======== Records supplied
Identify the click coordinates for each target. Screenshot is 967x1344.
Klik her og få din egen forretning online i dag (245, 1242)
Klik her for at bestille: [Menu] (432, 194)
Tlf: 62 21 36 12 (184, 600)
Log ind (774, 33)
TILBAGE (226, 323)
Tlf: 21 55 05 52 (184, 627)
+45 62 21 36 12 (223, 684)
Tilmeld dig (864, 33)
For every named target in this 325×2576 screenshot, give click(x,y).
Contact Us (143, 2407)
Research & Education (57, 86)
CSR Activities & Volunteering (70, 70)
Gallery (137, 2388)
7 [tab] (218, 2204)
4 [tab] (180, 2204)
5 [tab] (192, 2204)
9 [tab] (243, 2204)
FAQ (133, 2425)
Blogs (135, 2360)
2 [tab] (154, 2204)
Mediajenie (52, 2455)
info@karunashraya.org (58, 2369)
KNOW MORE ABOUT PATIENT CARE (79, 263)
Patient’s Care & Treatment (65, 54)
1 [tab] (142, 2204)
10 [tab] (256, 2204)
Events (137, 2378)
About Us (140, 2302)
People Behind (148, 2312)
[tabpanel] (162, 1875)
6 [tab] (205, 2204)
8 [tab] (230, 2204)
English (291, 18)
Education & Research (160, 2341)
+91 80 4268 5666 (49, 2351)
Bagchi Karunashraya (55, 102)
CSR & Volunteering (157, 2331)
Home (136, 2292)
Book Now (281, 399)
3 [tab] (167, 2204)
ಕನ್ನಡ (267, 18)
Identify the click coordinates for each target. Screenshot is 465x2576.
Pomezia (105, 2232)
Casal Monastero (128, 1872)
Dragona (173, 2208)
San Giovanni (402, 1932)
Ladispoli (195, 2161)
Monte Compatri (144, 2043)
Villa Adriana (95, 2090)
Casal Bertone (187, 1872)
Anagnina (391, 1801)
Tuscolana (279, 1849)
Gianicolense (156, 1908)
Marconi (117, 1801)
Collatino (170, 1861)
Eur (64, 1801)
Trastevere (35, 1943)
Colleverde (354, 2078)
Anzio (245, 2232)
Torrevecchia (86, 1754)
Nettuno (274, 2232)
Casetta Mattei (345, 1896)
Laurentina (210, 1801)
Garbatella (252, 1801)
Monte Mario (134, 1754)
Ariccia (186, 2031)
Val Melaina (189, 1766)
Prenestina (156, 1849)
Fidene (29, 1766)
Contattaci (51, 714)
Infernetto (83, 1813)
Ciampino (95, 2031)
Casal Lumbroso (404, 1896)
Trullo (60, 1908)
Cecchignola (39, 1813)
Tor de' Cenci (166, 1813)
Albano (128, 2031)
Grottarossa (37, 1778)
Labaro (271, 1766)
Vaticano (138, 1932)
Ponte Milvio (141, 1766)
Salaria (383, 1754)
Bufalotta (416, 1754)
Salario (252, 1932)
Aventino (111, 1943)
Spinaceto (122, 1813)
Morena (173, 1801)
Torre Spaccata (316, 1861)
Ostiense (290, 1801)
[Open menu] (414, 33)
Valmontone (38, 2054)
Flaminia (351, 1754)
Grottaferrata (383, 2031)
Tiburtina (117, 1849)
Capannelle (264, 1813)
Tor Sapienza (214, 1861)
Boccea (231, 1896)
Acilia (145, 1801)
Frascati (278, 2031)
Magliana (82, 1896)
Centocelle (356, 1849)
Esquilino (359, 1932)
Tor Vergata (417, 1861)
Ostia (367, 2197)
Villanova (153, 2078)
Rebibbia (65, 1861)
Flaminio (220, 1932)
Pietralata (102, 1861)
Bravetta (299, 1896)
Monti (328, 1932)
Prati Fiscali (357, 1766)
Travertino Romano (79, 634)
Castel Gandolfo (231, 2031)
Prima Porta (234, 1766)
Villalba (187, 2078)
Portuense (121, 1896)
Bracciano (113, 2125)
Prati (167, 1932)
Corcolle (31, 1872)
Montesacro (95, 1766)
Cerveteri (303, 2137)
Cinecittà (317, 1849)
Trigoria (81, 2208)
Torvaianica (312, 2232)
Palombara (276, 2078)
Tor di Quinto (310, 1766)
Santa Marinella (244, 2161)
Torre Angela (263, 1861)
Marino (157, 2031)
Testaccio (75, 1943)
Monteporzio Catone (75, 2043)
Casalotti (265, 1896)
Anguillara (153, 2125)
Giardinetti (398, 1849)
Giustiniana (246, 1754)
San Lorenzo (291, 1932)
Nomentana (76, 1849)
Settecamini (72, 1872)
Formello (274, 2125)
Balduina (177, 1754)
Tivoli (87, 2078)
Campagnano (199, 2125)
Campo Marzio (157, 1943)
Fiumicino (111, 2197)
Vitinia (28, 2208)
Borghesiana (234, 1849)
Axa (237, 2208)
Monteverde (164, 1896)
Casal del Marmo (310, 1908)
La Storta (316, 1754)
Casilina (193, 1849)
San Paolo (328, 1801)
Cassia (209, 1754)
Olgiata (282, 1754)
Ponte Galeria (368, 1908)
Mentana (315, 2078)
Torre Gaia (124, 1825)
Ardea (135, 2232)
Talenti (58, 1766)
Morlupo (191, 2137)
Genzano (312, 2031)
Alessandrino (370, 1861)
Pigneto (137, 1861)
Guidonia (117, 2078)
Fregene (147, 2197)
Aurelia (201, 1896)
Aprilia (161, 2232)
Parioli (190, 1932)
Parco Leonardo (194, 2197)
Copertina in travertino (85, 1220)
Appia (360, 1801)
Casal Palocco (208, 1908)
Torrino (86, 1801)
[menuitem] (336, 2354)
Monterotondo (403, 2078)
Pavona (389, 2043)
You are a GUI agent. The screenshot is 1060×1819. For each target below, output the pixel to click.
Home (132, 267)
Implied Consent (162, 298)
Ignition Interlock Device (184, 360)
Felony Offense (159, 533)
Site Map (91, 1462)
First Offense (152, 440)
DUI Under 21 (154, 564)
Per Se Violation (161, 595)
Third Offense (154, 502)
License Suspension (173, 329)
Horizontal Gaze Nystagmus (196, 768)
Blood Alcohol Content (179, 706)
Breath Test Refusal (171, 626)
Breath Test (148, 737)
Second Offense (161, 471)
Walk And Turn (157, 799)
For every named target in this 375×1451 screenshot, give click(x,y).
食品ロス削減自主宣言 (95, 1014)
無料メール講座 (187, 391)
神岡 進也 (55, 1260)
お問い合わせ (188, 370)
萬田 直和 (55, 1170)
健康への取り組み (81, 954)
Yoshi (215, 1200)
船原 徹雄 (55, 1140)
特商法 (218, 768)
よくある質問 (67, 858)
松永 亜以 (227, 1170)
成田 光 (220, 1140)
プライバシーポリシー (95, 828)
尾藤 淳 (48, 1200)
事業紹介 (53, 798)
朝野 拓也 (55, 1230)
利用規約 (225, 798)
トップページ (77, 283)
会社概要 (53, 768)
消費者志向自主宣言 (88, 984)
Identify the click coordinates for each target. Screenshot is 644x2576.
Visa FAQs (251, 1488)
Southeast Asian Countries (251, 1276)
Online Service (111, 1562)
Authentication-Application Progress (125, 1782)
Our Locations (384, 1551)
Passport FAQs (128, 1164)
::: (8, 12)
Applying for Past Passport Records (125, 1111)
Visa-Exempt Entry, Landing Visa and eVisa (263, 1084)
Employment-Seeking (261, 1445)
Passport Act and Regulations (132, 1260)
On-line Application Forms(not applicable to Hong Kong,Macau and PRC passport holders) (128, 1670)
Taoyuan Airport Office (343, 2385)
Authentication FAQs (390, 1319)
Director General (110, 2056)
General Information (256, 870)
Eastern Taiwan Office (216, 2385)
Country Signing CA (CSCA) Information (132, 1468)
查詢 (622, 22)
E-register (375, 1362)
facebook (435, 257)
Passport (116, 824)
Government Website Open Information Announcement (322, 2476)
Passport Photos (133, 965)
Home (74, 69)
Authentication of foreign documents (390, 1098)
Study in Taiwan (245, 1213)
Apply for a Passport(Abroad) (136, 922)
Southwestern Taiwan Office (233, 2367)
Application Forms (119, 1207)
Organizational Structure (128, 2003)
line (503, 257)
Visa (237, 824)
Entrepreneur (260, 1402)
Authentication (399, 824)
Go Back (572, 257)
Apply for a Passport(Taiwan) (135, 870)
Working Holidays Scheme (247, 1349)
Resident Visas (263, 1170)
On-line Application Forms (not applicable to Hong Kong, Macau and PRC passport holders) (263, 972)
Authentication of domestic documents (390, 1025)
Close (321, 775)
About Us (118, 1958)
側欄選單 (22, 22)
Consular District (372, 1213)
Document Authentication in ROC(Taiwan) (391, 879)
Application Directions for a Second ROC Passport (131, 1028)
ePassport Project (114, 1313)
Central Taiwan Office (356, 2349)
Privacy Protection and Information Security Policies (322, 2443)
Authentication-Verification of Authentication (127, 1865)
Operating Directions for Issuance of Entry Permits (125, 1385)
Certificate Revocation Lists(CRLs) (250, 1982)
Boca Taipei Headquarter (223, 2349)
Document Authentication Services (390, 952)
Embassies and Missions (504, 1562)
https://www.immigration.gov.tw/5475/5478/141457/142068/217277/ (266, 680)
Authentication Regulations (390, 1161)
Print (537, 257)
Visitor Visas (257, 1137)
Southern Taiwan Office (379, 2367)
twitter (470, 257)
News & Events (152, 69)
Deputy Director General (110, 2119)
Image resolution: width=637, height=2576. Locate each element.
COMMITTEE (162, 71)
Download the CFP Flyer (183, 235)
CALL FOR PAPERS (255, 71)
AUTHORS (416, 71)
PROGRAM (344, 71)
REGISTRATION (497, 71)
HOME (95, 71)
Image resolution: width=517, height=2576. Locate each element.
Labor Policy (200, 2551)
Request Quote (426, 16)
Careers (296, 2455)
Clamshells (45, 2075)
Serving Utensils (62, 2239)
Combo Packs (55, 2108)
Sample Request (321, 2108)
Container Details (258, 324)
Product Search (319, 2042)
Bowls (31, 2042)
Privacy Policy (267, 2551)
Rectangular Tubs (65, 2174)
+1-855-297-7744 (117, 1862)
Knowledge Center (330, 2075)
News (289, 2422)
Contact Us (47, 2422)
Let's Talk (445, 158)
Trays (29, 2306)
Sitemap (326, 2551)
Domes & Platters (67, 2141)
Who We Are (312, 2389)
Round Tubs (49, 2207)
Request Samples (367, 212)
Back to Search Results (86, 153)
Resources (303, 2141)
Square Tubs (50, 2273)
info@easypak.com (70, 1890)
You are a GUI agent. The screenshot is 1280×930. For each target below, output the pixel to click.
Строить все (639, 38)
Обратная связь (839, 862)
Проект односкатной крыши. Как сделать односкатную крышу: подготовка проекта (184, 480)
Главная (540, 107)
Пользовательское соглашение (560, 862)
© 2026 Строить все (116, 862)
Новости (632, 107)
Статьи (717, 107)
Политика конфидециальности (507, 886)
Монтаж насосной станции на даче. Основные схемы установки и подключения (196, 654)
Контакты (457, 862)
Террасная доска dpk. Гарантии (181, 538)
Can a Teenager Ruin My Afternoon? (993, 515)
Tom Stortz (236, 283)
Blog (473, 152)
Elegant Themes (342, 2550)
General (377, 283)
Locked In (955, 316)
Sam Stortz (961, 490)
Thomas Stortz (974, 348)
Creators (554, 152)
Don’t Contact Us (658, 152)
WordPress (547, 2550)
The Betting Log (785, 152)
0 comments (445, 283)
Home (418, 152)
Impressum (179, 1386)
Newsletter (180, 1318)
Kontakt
================
What needs to be done. If a line in the data holds the string "Kong", copy that line.

Written solution.
On-line Application Forms(not applicable to Hong Kong,Macau and PRC passport holders) (128, 1670)
On-line Application Forms (not applicable to Hong Kong, Macau and PRC passport holders) (263, 972)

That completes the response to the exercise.